Posts tagged w/ dialect

Finland Swedish - Finlandssvenska

Posted by Anna Ikeda

I’m sorry this post is a bit late. But I have a good excuse. I’ve been away. I went to Finland! Oh yes, I can just feel your excitement in the air like static electricity.

But wait a second now! There is a reason why I am writing about Finland here. You see, they also speak Swedish over there. In fact, it’s one of the country’s official languages, the other being Finnish, naturally. Finnish itself is a totally incomprehensible oddity and to me sounds like Klingon spoken backwards. Or, as my friend who lives in Finland says, “I’ll let you in on a little secret, it IS Klingon spoken backwards.”

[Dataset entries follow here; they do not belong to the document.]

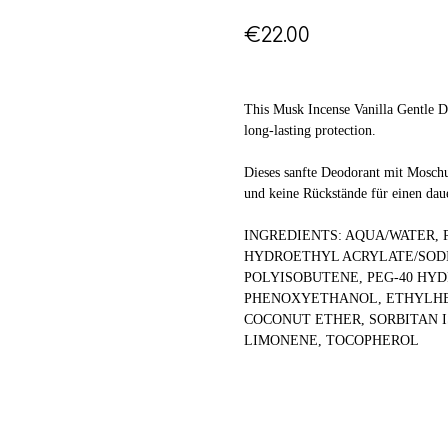
€
22.00
This Musk Incense Vanilla Gentle De
long-lasting protection.
Dieses sanfte Deodorant mit Moschu
und keine Rückstände für einen dau
INGREDIENTS: AQUA/WATER,
HYDROETHYL ACRYLATE/SOD
POLYISOBUTENE, PEG-40 HY
PHENOXYETHANOL, ETHYLHE
COCONUT ETHER, SORBITAN 
LIMONENE, TOCOPHEROL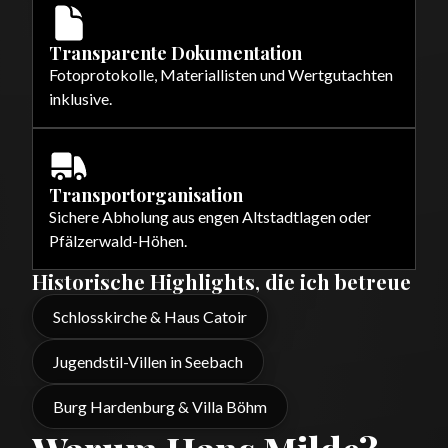
Transparente Dokumentation
Fotoprotokolle, Materiallisten und Wertgutachten
inklusive.
Transportorganisation
Sichere Abholung aus engen Altstadtlagen oder
Pfälzerwald-Höhen.
Historische Highlights, die ich betreue
Schlosskirche & Haus Catoir
Jugendstil-Villen in Seebach
Burg Hardenburg & Villa Böhm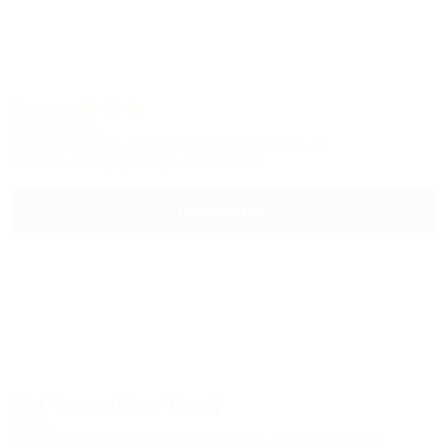
Бонус
Апарт-отель
Грузия, Тбилиси, Авлабари, ул. Месхишвили, 32
Питание
Кондиционер
Автостоянка
Подробнее
Old Town (Олд Таун)
Отель
Грузия, Батуми, ул. Вахтанг Горгасали, 1/Кутаисская, 28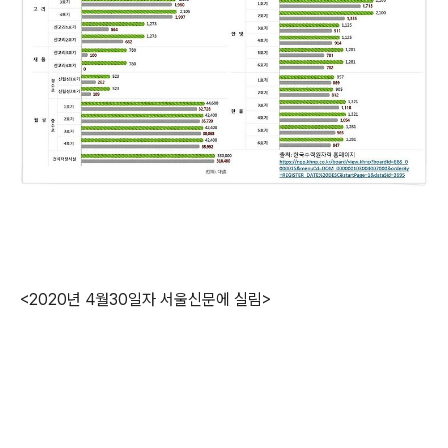
<2020년 4월30일자 서울신문에 실림>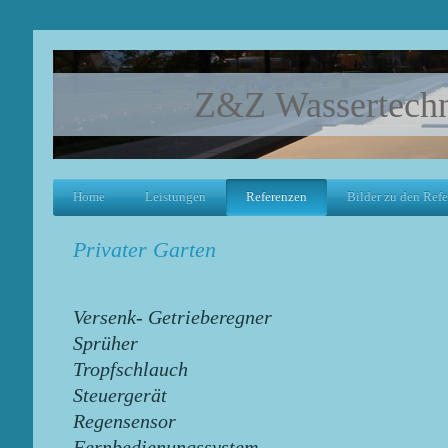
Z&Z Wassertech
Home
Leistungen
Referenzen
Bilder zu den Ref
Privater Garten
Versenk- Getrieberegner
Sprüher
Tropfschlauch
Steuergerät
Regensensor
Fernbedienungssystem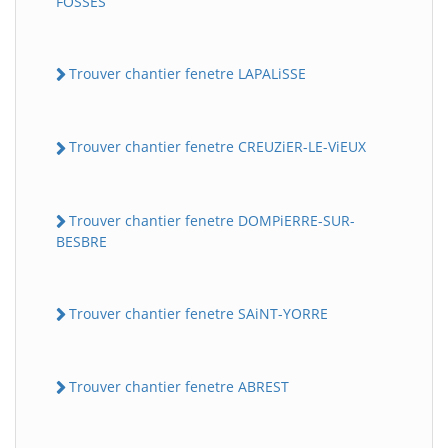
FOSSES
Trouver chantier fenetre LAPALiSSE
Trouver chantier fenetre CREUZiER-LE-ViEUX
Trouver chantier fenetre DOMPiERRE-SUR-
BESBRE
Trouver chantier fenetre SAiNT-YORRE
Trouver chantier fenetre ABREST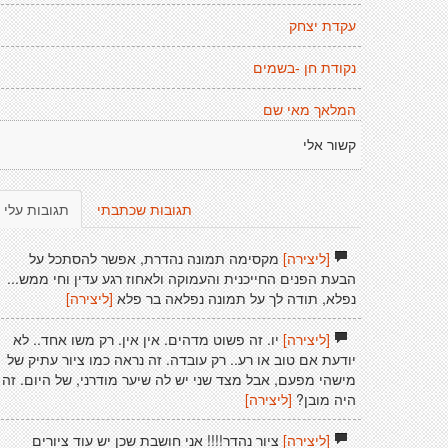
עקדת יצחק
נקודת חן -בשמים
המלאך מאי שם
קשור אלי
תגובות שכתבתי
תגובות עלי
[ליצירה]
מקסימה תמונה נהדרת, אפשר להסתכל על
הבעת הפנים החייכנית והעמוקה ולאחוז רגע עדין וחי ממש...
נפלא, תודה לך על תמונה נפלאה בר פלא
[ליצירה]
[ליצירה]
יו. זה פשוט מדהים. אין אין. רק משו אחד.. לא
יודעת אם טוב או רע.. רק עובדה. זה נראה כמו ציור עתיק של
מישהי מפעם, אבל מצד שני יש לה שיער מודרני, של היום. זה
היה מובן?
[ליצירה]
[ליצירה]
ציור נהדר!!!! אני חושבת שכן יש עוד ציורים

Fortunately, quite a few people across the Bay of Bothnia do speak something more understandable as their mother tongue. Swedish! There are even several municipalities in Finland that are totally mono-lingual, where the inhabitants speak Swedish and nothing else. The most famous one is Hammarland on the Åland archipelago, and the other is just down a spit across the bay from me – Korsnäs. Korsnäs has the distinction of being the most Swedish municipality in the world, percentage-wise it has more Swedish speakers (around 98%) than any municipality in Sweden. If that’s not impressive then I don’t know what is.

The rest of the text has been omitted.